Rogan has taken over the miniscule premises vacated by Michael Moore restaurant, just off Marylebone High Street. It seats just 25 people, and will only be open for two years (that’s how long Rogan has the lease for).
All of which adds up to a lot of buzz, and Ben Spalding, the man Rogan has installed in the kitchen (though the boss is currently making the London trip two or three times a week to oversee things) is meeting it head on. On offer for dinner are two tasting menus, one six courses long (£55) and one 10 courses (£80). At lunch there’s also a £29 three-course menu. That’s it – there’s no à la carte. It certainly makes ordering easy.
And so to the food. Oh, the food. A flurry of dishes in which the tiny amount of tucker in front of you seems in direct inverse proportion to the intricacy of the cooking, the artfulness of the construction and the mesmeric vibrancy of the flavours. Not to mention the size of the crockery it’s served on.
Strange foraged herbs like chenopodium, orache, hyssop and wood sorrel are not just used to compliment other ingredients but are themselves at the heart of each tiny construction. There are edible flowers and seaweeds, unsexy things like turnip and mackerel that are made sensual and exciting, tiny slithers of meat cooked sous-vide for hours, and every dish assembled with aching care. It’s whimsical for sure, beautifully so, with flavours full of nostalgia.
We went for the full 10 course marathon, which is actually 12 courses when you add in a scrummy extra opener of rosemary-infused crispbread blessed with wild herbs, petals and tiny dollops of creamed cheese, and an optional cheese board at the end. It’s decadent and fun and something of an odyssey, but it’s far from overwhelming. Balance is everything, and at Roganic everything is balanced.
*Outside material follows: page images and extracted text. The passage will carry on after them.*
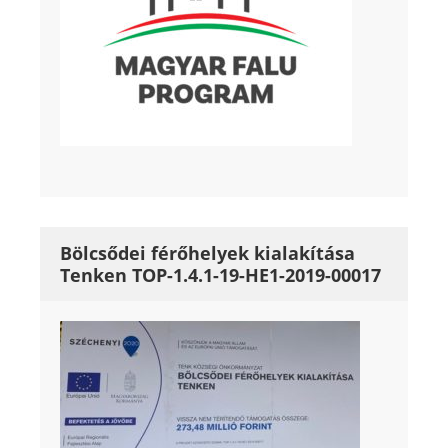
Bölcsődei férőhelyek kialakítása
Tenken TOP-1.4.1-19-HE1-2019-00017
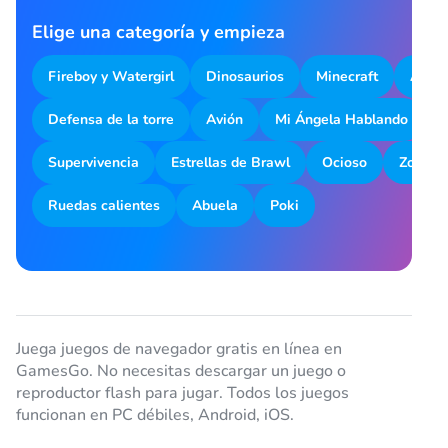
Elige una categoría y empieza
Fireboy y Watergirl
Dinosaurios
Minecraft
Aparc
Defensa de la torre
Avión
Mi Ángela Hablando
M
Supervivencia
Estrellas de Brawl
Ocioso
Zombot
Ruedas calientes
Abuela
Poki
Juega juegos de navegador gratis en línea en
GamesGo. No necesitas descargar un juego o
reproductor flash para jugar. Todos los juegos
funcionan en PC débiles, Android, iOS.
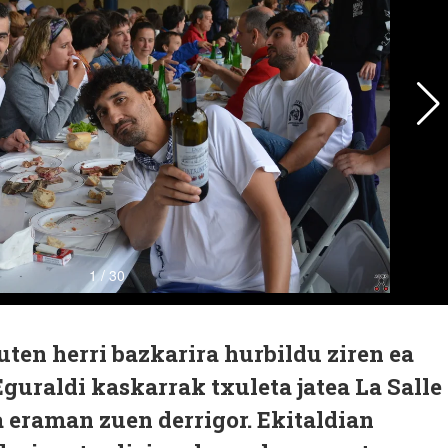
uten herri bazkarira hurbildu ziren ea
Eguraldi kaskarrak txuleta jatea La Salle
a eraman zuen derrigor. Ekitaldian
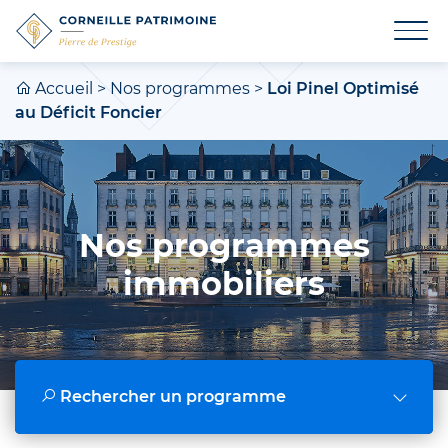
Accueil
>
Nos programmes
>
Loi Pinel Optimisé
au Déficit Foncier
Nos programmes
immobiliers
Rechercher un programme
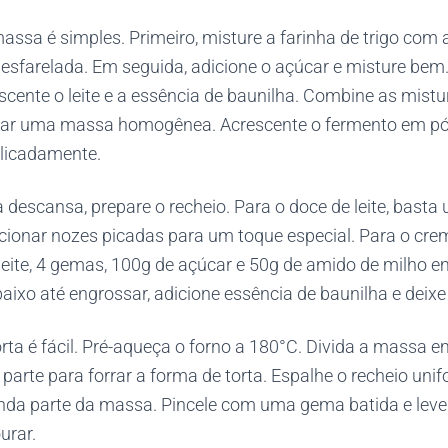
ssa é simples. Primeiro, misture a farinha de trigo com 
esfarelada. Em seguida, adicione o açúcar e misture bem.
scente o leite e a essência de baunilha. Combine as mistur
ar uma massa homogênea. Acrescente o fermento em pó
elicadamente.
escansa, prepare o recheio. Para o doce de leite, basta u
ionar nozes picadas para um toque especial. Para o creme
leite, 4 gemas, 100g de açúcar e 50g de amido de milho 
ixo até engrossar, adicione essência de baunilha e deixe 
ta é fácil. Pré-aqueça o forno a 180°C. Divida a massa e
 parte para forrar a forma de torta. Espalhe o recheio un
da parte da massa. Pincele com uma gema batida e leve 
urar.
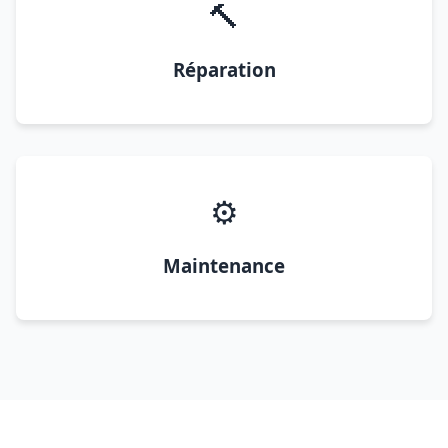
🔨
Réparation
⚙️
Maintenance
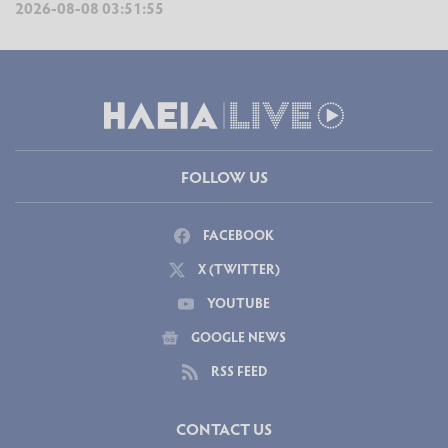
2026-08-08 03:51:55
FOLLOW US
FACEBOOK
X (TWITTER)
YOUTUBE
GOOGLE NEWS
RSS FEED
CONTACT US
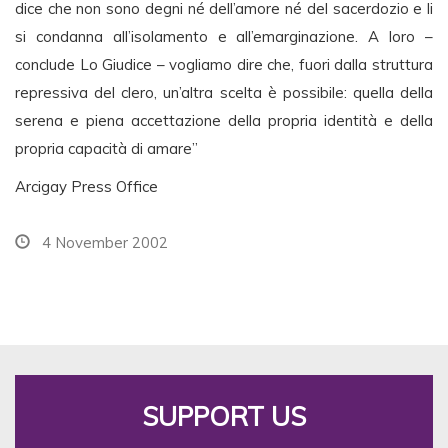
dice che non sono degni né dell’amore né del sacerdozio e li
si condanna all’isolamento e all’emarginazione. A loro –
conclude Lo Giudice – vogliamo dire che, fuori dalla struttura
repressiva del clero, un’altra scelta è possibile: quella della
serena e piena accettazione della propria identità e della
propria capacità di amare”
Arcigay Press Office
4 November 2002
SUPPORT US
I’ll not go through all 10 dishes, but a few highlights. Tiny, soft discs of salt-baked turnip, the size of pound coins, nudging against an egg yolk that had been cooked sous vide and smoked to glorious perfection; ox tongue shredded, softened and transformed into the sweetest meat imaginable, squeezed between shards of sourdough “paper” and surrounded by tiny spirals of pickled vegetable slithers; monkfish topped with the crumbly salt of reduced chicken stock, accompanied by surf clams and a mustard puree of wondrous depth. And the mackerel, caught in Kent that morning, served with its crisp, caramelised skin facing upwards, surrounded by shoots, broccoli florets and herby trickles of elderflower honey, was unforgettably marvellous. You’ve got two years. Now go.